Provided data START

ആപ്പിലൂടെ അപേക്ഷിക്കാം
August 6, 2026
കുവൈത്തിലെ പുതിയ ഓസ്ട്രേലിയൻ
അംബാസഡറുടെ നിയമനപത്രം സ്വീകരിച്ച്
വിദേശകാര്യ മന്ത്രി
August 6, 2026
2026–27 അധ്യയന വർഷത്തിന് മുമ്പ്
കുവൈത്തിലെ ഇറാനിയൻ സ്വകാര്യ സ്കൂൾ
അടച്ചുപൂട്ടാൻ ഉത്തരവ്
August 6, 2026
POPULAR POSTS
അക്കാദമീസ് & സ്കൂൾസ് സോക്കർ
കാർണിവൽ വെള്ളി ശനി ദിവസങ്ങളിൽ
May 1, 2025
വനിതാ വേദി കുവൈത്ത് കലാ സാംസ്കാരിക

Provided data END
Provided data START

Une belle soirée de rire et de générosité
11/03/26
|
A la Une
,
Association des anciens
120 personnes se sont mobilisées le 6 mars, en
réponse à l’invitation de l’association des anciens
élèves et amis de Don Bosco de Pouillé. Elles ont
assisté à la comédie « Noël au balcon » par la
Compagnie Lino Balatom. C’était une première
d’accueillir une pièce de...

Provided data END

**Task instructions:**
For each line of the entries that holds the word "anciens", pull that line out.

**Response area:**
Association des anciens
réponse à l’invitation de l’association des anciens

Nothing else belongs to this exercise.